Marc Ferro : Mais quelle partie de la vie de Hitler Joachim Fest a-t-il donc examinée sur laquelle personne ne s'était penché ? Il a donné une vision plus détaillée de La Chute du IIIe Reich, mais pas plus décisive. Le film montre que Hitler se méfiait énormément de son état-major. C'est vrai, et cet aspect n'avait jamais été si bien éclairé. Mais c'est une question qui intéresse surtout les spécialistes. Et, de toute façon, les films de reconstitution sont toujours très exacts sur des détails. L'important n'est pas là. Il y a vingt-cinq ans déjà, quand on m'a demandé mon avis sur la biographie de Hitler en deux volumes de Joachim Fest, j'ai dit qu'elle était plus complète que les ouvrages qui faisaient référence jusque-là, comme celui d'Allan Bullock et aujourd'hui celui de Ian Kershaw (1), mais que je restais circonspect. Car ce livre fausse en partie la réalité historique, et innocente les Allemands - pas Hitler, mais le peuple allemand. C'est tout le problème du film, à mes yeux.

Télérama : C'est-à-dire ?
Marc Ferro : Je le trouve bien fait, en termes de cinéma, de progression dramatique, mais il est pernicieux. Il nous invite, nous spectateurs, à nous identifier aux défenseurs de Berlin. Et nous nous identifions d'autant plus à l'état-major que celui-ci commence à se retourner contre Hitler ! Nous sommes avec les soldats, avec les généraux, sans que l'on nous rappelle les atrocités que cette même armée a commises, les centaines de villes et de villages détruits en Russie, en Ukraine, en Biélorussie, etc. Dans La Chute, l'armée est pure, alors qu'on sait désormais que la Wehrmacht a participé à toutes sortes de crimes aux côtés des SS. En somme, ce film ne fait pas comprendre en quoi ce régime était nazi et ce qui compose l'idéologie nazie : le racisme, la volonté de dominer le monde, etc. Il n'y a qu'une seule phrase de dialogue sur l'Holocauste. Il ne faut pas la manquer : elle sert d'alibi ! En fait, le Hitler qu'on nous montre dévie notre regard des vrais enjeux. Par exemple, quand il était dans le bunker, la question juive restait au cœur de sa volonté destructrice : en imaginant sa défaite depuis des mois, il accélérait la machine de mort dans les camps de concentration pour se venger. Mais ça, on ne peut pas le comprendre en voyant La Chute.

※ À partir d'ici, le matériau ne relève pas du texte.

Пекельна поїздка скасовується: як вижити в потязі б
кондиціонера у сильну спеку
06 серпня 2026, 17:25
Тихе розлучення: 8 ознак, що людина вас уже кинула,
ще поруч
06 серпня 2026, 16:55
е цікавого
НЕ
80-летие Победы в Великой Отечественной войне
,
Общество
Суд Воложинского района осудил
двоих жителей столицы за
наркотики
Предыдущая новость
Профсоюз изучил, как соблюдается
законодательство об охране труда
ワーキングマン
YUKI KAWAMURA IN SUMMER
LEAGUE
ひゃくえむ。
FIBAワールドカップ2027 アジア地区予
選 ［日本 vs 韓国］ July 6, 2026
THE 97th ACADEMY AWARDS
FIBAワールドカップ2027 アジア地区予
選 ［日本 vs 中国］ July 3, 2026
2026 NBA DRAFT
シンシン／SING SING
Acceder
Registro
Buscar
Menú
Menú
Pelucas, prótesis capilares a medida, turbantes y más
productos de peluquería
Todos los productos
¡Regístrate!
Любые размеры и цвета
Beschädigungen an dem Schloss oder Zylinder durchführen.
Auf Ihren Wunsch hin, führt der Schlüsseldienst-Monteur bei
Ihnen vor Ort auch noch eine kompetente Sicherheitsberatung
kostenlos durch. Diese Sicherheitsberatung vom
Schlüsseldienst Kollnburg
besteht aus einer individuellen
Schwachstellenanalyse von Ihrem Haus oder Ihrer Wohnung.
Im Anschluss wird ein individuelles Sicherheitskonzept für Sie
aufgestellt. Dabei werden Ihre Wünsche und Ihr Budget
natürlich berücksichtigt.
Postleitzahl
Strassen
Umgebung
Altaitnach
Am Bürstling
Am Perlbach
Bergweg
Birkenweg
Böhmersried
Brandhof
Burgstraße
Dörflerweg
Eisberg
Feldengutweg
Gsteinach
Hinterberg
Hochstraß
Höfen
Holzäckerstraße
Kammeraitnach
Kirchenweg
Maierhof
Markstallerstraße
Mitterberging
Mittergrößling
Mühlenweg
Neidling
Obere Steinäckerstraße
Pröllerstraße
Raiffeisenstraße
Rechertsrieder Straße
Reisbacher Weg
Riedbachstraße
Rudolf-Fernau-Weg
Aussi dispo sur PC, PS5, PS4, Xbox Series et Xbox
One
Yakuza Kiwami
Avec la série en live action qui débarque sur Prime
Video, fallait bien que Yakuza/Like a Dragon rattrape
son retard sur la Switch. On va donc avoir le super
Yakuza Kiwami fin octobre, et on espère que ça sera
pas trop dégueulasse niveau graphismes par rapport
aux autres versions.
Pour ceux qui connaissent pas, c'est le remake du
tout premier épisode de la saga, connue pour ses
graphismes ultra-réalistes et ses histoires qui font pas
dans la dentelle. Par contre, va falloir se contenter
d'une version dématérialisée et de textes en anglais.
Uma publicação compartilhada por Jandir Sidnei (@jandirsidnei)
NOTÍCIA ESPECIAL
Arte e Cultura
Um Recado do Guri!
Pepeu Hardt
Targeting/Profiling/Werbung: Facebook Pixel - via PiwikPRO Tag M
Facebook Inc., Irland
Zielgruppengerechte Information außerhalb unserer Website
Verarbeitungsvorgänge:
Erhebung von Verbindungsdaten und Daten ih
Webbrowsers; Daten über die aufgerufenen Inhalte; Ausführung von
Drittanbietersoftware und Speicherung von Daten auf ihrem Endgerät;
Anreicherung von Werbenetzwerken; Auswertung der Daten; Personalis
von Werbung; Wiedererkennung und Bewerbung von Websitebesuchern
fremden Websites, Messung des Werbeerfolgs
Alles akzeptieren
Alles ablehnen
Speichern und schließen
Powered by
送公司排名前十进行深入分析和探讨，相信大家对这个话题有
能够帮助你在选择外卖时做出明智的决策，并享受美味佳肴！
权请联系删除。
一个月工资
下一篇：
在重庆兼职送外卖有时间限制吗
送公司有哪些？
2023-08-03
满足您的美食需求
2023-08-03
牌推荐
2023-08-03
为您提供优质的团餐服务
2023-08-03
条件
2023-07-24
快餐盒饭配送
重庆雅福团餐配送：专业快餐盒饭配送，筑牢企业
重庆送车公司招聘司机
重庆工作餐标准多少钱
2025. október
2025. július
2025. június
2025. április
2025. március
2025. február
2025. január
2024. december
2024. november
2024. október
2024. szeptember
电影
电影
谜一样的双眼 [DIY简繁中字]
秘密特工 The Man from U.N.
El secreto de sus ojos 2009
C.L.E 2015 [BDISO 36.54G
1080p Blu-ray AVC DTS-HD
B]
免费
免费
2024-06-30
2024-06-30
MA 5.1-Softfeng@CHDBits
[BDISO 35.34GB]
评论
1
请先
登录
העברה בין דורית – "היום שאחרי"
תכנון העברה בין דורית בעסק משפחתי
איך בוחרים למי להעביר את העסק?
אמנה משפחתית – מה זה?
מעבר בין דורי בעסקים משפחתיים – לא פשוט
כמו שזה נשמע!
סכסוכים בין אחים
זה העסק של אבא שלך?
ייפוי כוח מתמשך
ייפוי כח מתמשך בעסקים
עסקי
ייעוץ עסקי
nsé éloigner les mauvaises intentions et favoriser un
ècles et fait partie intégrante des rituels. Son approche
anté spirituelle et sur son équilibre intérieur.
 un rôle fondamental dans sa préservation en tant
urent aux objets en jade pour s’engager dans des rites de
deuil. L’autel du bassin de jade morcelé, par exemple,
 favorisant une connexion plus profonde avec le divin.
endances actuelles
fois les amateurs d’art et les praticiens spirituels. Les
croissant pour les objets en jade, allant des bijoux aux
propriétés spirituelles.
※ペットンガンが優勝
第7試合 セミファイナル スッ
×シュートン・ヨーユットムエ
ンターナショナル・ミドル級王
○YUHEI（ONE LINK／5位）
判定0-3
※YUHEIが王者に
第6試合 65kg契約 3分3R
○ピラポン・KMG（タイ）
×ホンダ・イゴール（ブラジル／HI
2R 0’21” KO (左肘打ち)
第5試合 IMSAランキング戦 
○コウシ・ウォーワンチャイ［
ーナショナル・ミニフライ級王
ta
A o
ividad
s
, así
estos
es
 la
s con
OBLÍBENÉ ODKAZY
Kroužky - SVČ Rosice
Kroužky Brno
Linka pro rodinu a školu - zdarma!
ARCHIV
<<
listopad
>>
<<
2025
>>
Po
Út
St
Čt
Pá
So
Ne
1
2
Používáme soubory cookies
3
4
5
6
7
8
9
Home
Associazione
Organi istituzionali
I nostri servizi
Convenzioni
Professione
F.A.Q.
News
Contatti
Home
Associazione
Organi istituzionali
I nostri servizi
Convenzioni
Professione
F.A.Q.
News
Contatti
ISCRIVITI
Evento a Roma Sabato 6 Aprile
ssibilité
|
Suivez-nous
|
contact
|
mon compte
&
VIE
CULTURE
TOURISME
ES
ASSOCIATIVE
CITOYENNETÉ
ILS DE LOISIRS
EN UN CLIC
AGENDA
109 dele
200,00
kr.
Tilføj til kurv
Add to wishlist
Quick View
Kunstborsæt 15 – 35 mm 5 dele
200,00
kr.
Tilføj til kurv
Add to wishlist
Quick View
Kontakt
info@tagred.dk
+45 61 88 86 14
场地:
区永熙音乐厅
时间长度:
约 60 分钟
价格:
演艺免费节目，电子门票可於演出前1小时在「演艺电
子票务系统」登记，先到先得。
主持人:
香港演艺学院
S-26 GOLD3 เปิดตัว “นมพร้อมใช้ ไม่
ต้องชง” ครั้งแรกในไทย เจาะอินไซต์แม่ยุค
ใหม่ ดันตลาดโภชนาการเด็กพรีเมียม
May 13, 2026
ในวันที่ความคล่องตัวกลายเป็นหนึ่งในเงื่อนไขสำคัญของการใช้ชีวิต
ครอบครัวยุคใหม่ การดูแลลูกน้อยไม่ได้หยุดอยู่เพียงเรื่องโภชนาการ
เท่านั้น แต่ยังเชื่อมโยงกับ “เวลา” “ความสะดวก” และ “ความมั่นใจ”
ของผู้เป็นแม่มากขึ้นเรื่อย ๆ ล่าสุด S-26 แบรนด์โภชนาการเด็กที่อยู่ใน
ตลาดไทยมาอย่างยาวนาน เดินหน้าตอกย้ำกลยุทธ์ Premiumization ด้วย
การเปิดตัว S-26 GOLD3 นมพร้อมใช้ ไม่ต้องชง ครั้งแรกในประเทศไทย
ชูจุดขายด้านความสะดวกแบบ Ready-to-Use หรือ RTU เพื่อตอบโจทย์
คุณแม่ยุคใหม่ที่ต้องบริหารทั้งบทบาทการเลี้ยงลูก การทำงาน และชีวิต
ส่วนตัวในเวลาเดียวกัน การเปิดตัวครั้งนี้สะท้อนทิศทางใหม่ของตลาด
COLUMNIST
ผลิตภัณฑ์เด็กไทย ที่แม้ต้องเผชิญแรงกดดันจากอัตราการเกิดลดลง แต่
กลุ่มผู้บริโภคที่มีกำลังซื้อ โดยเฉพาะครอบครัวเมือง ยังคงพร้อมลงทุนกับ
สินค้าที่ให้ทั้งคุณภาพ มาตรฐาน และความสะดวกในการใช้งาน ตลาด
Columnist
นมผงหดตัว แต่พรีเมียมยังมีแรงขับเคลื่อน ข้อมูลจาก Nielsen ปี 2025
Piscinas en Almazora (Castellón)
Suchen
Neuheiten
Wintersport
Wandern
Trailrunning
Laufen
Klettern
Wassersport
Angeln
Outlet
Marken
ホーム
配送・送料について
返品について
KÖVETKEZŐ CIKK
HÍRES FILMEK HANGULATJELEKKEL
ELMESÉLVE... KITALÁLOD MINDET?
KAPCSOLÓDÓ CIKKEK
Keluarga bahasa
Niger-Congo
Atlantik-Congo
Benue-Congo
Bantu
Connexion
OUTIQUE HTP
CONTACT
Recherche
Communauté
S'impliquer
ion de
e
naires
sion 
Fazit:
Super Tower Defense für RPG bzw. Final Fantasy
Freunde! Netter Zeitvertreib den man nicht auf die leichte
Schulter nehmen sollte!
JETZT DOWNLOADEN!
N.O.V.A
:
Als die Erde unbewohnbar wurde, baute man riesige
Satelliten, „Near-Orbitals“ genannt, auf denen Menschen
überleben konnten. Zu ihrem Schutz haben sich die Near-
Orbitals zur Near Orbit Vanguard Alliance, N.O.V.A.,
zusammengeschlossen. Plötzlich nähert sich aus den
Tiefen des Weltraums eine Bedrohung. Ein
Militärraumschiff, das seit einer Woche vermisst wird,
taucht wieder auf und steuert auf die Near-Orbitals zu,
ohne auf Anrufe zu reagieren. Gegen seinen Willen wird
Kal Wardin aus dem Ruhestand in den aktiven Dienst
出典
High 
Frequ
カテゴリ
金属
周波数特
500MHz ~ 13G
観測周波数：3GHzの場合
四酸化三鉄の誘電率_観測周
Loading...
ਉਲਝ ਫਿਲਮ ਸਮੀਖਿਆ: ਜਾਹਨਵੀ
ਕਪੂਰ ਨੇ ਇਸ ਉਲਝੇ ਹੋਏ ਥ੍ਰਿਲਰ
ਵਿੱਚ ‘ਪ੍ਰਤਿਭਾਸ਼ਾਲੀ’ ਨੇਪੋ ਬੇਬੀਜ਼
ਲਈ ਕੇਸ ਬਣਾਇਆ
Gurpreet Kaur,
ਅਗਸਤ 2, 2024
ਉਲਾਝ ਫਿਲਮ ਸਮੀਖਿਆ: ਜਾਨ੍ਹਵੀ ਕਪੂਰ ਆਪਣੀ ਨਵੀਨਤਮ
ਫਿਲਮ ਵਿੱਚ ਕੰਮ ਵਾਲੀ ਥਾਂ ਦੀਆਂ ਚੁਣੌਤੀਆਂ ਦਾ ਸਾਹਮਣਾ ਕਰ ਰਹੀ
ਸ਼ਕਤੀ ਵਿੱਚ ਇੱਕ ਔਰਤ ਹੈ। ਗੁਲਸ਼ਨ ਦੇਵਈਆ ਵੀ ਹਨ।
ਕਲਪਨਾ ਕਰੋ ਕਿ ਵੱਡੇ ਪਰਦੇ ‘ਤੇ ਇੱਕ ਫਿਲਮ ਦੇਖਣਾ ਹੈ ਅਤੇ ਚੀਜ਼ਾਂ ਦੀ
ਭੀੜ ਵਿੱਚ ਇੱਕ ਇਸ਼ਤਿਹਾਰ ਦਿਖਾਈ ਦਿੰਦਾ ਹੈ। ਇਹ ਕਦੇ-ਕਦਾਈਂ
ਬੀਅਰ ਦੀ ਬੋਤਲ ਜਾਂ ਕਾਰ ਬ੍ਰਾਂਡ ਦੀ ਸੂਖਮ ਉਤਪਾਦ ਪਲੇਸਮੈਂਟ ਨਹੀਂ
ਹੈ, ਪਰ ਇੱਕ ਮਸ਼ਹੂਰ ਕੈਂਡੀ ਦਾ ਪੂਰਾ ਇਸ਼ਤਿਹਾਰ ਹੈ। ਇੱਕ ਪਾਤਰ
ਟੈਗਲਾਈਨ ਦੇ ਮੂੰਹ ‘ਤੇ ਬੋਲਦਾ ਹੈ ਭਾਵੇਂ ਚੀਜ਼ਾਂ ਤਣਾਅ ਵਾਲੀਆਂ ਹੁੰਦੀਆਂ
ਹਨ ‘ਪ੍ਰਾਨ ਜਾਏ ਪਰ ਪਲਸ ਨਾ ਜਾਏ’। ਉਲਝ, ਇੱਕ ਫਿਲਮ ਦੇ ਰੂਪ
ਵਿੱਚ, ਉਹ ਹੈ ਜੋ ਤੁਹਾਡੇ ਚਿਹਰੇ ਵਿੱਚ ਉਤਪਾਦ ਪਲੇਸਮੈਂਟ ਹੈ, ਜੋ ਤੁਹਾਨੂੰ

Télérama : Vous pensez que certaines figures historiques, Hitler en particulier, restent irreprésentables ?


Marc Ferro : Non, il ne s'agit pas du tout de dire qu'on ne peut pas représenter Hitler. Mais faire preuve d'un peu de rigueur est possible ! L'an dernier, j'ai vu ce téléfilm, Hitler, la naissance du mal, sur les débuts de Hitler, interprété par l'Anglais Robert Carlyle. On voit sa fureur contre le traité de Versailles, puis, à Munich, on le suit cherchant des fonds pour son parti. Il va dans les salons, les grands industriels le reçoivent, il fait du gringue à leurs femmes. Après chaque scène un peu politique, il y a un intermède galant. On ne voit pas du tout le nazisme, pas du tout le peuple allemand, et, à ma grande honte, à un certain point, la seule question que je me posais était de savoir avec quelle femme Hitler allait coucher. Tout ça alors qu'on sait que Hitler, justement, ne « couchait pas », ou « couchait mal », et qu'il y a beaucoup plus à dire sur son homosexualité que sur ses rapports avec les femmes ! Voilà coup sur coup deux films, l'un qui s'arrête quand Hitler prend le pouvoir, l'autre qui commence quand il ne l'a plus, et les crimes du nazisme en sont absents. C'est un comble !

Télérama : Est-ce que La Chute rend compte d'une volonté nouvelle, en Allemagne, de montrer que le peuple allemand fut, lui aussi, victime du nazisme ?
Marc Ferro : Mais les Allemands se sont considérés comme des victimes dès 1946 ! On le comprend très bien en lisant l'ouvrage de Béatrice Fleury-Vilatte, Cinéma et culpabilité en Allemagne. Seulement, la souffrance d'une partie du peuple allemand ne l'exonère pas de responsabilité. Si le gouvernement allemand a fait d'énormes efforts pour signifier sa culpabilité et sa repentance, cela ne veut pas dire que la société ait suivi cet exemple... Or le film montre les souffrances de ceux qui défendent l'Allemagne, qui se rendent compte que Hitler les conduit à un suicide collectif, pour mieux dégager les Allemands, d'une certaine façon, de toute responsabilité dans les crimes nazis.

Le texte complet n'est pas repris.